Литургия на чешском

  • 20 августа 2013 |

История двести тридцать четвертая

Дождь является на курорт без приглашения и разнообразия в привычный распорядок не вносит, скорее наоборот. Впрочем, по песчаным дорожкам парков топается так же славно, был бы зонтик. Отправляться же в городской музей, как собиралась накануне, мне точно неохота. Зато вчера побывала на Воскресной службе в местном Православном храме.

Он наречен именем равноапостольной княгини Ольги, и поначалу я решаю, что это в честь старшей из императорских дочерей, но, как выяснилось, она появилась на свет лишь шесть лет спустя. Храм же, эклектичный и с уносящимся в небо шатром, начал действовать уже в 1889. Увы и ах моей исторической догадливости!

Православная церковь, тем более служба в таком маленьком городке – явление уникальное. Литургия проходит на чешском, но «Отче наш», например, повторяется по-русски. Весь хор – две молодые женщины с ясными глазами и строгими лицами. Слышать, как в пении молитв к ним присоединяются голоса нерусских прихожан, очень трогательно. Народу не больше, чем человек двадцать-тридцать, и многие дамы с непокрытой головой. Включая меня, потому что почему-то думала, что смогу позаимствовать платок у свечного прилавка. Ан нет.

Что интересно: в храме стоят стулья. Не скамьи, как у католиков, а обычные, венского типа легкие стулья. И собственно службу не отстаивают, как принято у русских, а отсиживают, исправно поднимаясь при чтении Евангелия и пении положенных молитв.

Справа от меня устраивается юноша с костылями, правая нога загипсована. Его подводит к стулу стройная дама и забирает костыли, а потом приносит каждый раз, когда встают на молитвы. И он поднимается и поет, иногда это звучит даже мне понятно.

А еще тут есть что-то вроде детского уголка. Неподалеку от алтаря стоит деревянный резной столик с парой ярких книжек – и карапуз лет четырех внимательно их разглядывает. Конечно, детское терпение не резиновое, на всю службу не растянешь, поэтому в какой-то момент он принимается расхаживать по храму, размахивая пластмассовыми цепочками – точь-в-точь батюшка с кадилом. Выглядит это уютно и естественно и, судя по всему, никому ни молиться, ни подпевать не мешает.

И еще – уникальный опыт в моей жизни! – впервые слышу, как сам священник читает имена в поданых перед службой записках. Тех, о здравии и благополучии которых мы все вместе дружно молимся, в действительности так немного, что все чтение занимает от силы несколько минут. Наверное, поэтому и включено в литургию. И так почему-то светло и радостно слышать среди по-южнославянски мягко пропеваемых Гонзиков, Ярмил и Зденков имена моих родных.
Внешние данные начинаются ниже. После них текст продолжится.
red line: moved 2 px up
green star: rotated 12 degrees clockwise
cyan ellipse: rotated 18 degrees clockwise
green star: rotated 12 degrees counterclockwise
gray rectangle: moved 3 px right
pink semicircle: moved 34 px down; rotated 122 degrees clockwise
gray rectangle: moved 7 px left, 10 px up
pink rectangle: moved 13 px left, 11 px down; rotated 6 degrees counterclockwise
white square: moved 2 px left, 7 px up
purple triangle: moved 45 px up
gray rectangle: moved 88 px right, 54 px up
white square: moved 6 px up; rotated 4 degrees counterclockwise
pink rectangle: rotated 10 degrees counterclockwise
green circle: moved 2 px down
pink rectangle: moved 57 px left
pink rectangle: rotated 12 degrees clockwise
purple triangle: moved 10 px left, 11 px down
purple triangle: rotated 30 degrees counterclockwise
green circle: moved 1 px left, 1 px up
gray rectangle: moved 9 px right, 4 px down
И, конечно, свечи. Есть парафиновые, но есть из настоящего воска. Берут их тут сами и кладут монеты взамен на расписную тарелочку. Как же мил мне запах восковых свечей. Перед тем, как ставить, всегда обязательно подношу весь пучок к носу и, не стесняясь, вдыхаю его аромат.
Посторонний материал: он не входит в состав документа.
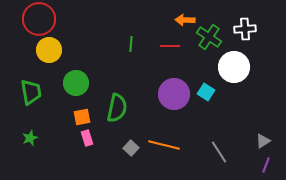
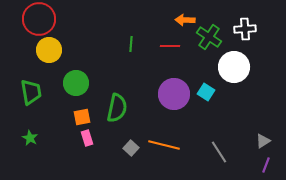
green star: rotated 21 degrees counterclockwise
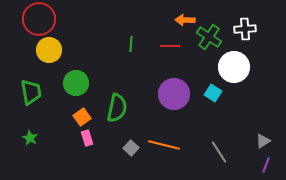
cyan square: moved 7 px right, 1 px down
orange square: rotated 24 degrees counterclockwise
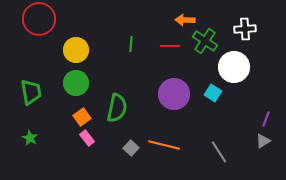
green cross: moved 4 px left, 4 px down
yellow circle: moved 27 px right
pink rectangle: rotated 21 degrees counterclockwise
purple line: moved 46 px up
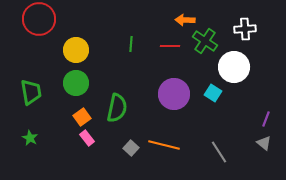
gray triangle: moved 1 px right, 2 px down; rotated 49 degrees counterclockwise
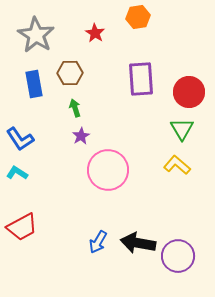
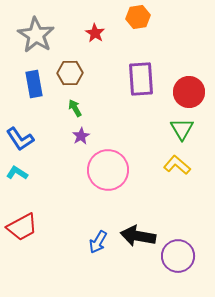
green arrow: rotated 12 degrees counterclockwise
black arrow: moved 7 px up
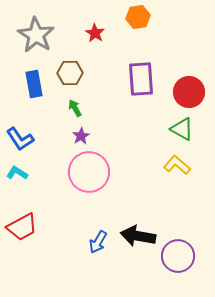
green triangle: rotated 30 degrees counterclockwise
pink circle: moved 19 px left, 2 px down
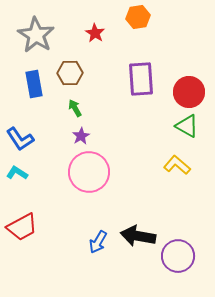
green triangle: moved 5 px right, 3 px up
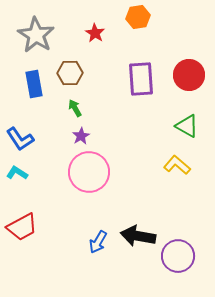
red circle: moved 17 px up
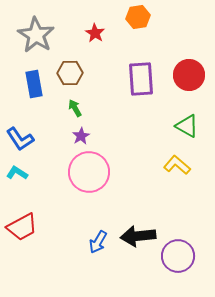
black arrow: rotated 16 degrees counterclockwise
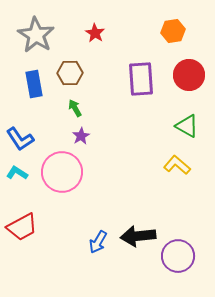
orange hexagon: moved 35 px right, 14 px down
pink circle: moved 27 px left
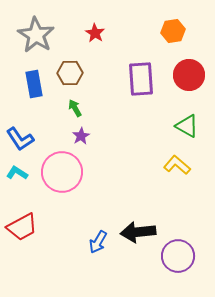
black arrow: moved 4 px up
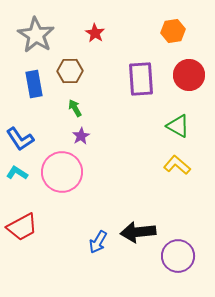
brown hexagon: moved 2 px up
green triangle: moved 9 px left
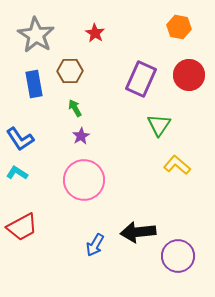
orange hexagon: moved 6 px right, 4 px up; rotated 20 degrees clockwise
purple rectangle: rotated 28 degrees clockwise
green triangle: moved 19 px left, 1 px up; rotated 35 degrees clockwise
pink circle: moved 22 px right, 8 px down
blue arrow: moved 3 px left, 3 px down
Уже немолодая женщина с коляской улыбается, глядя на этот нехитрый ритуал. А потом, видя, что, написав записки, я стою и беспомощно озираюсь – кому же их теперь отдавать? – подходит: «Давайте мне!». Затем направляется к алтарю, сама приоткрывает дверцу слева и передает служителю. Возвращается и снова улыбается – в ответ на задушевное спасибо.

Пахнет ладаном и чуточку воском или просто чем-то очень знакомым и таким родным.